How to Search Your Knowledge Base by Meaning Without a Vector Database Vendor

Nick Clark

What You Are Building

You have a knowledge base: documents, records, agents, endpoints, whatever your organization addresses and reasons over. Keyword search misses anything phrased differently from the query. The usual fix is to embed everything into vectors, push those vectors into a hosted vector database, and query by nearest neighbor. That works, but it centralizes your corpus, your access decisions, and your query traffic inside one index owned by one vendor, and the index itself does not know or enforce who is allowed to see what.

This guide describes a different approach: search by meaning as a governed walk through a decentralized index of scoped anchors, where each anchor describes its own semantic neighborhood and enforces its own access policy, and where a query is a persistent object that accumulates state and lineage as it traverses.
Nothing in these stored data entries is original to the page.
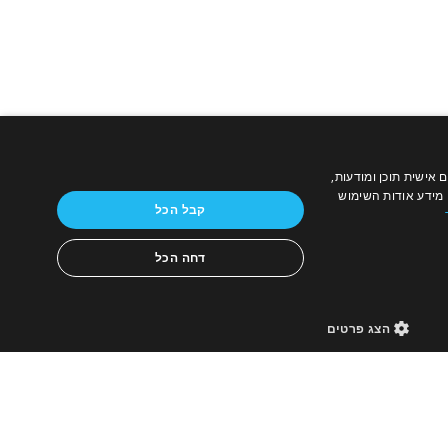
צרו קשר
, להתאים אישית תוכן ומודעות,
תנאי השימוש
מידע אודות השימוש
קבל הכל
מדיניות פרטיות
מדיניות עוגיות
דחה הכל
נגישות
אודות
הצג פרטים
מוצר
info-il@bidsp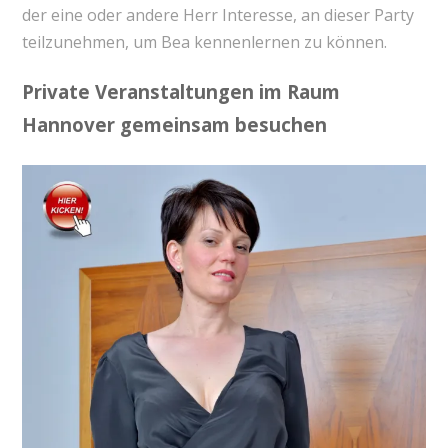
der eine oder andere Herr Interesse, an dieser Party
teilzunehmen, um Bea kennenlernen zu können.
Private Veranstaltungen im Raum
Hannover gemeinsam besuchen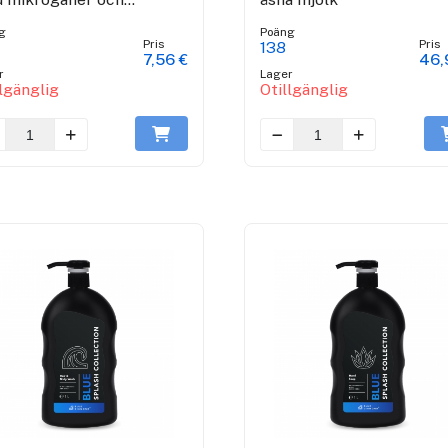
luronsyra
g
Poäng
Pris
Pris
138
7,56 €
46,
r
Lager
llgänglig
Otillgänglig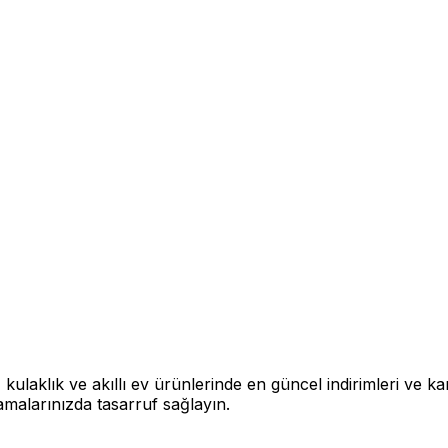
, kulaklık ve akıllı ev ürünlerinde en güncel indirimleri ve k
camalarınızda tasarruf sağlayın.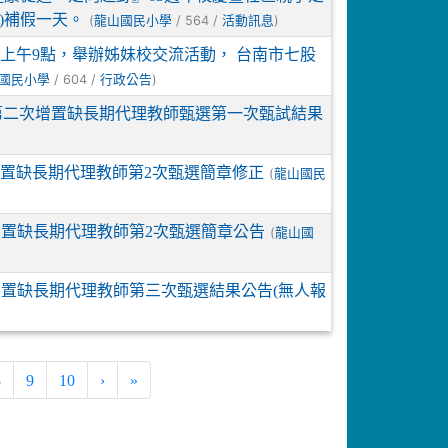
)補假一天。
(
/ 564 /
)
龍山國民小學
活動訊息
二) 上午9點，舉辦姊妹校交流活動， 台南市七股
/ 604 /
)
國民小學
行政公告
第二次增置缺長期代理教師甄選第一次甄試結果
增置缺長期代理教師第2次甄選簡章修正
(
龍山國民
增置缺長期代理教師第2次甄選簡章公告
(
龍山國
增置缺長期代理教師第三次甄選結果公告(無人報
ent)
8
9
10
›
»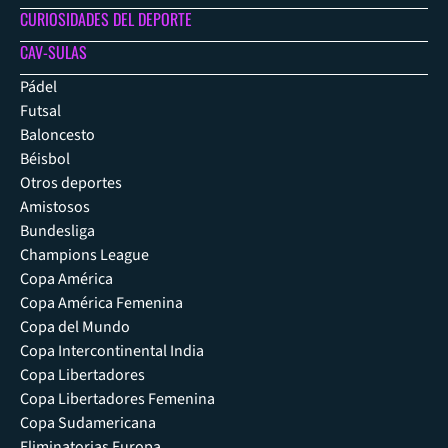
CURIOSIDADES DEL DEPORTE
CAV-SULAS
Pádel
Futsal
Baloncesto
Béisbol
Otros deportes
Amistosos
Bundesliga
Champions League
Copa América
Copa América Femenina
Copa del Mundo
Copa Intercontinental India
Copa Libertadores
Copa Libertadores Femenina
Copa Sudamericana
Eliminatorias Europa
The goal is meaning-aware discovery, per-anchor governance, and an auditable trail of how each result was reached, without a central embedding store as the single source of truth. This is the Semantic Discovery inventive step disclosed in United States Patent Application 19/647,395.

Why the Obvious Approaches Fall Short

The standard meaning-based search stack is retrieval-augmented: a separate embedding model turns content into vectors, a vector database returns nearest neighbors for a query vector, and often a language model summarizes what came back. This is a real and effective pattern. Nearest-neighbor vector search is accurate and fast for its intended job. The gap is structural, not a performance defect, and it is worth stating fairly.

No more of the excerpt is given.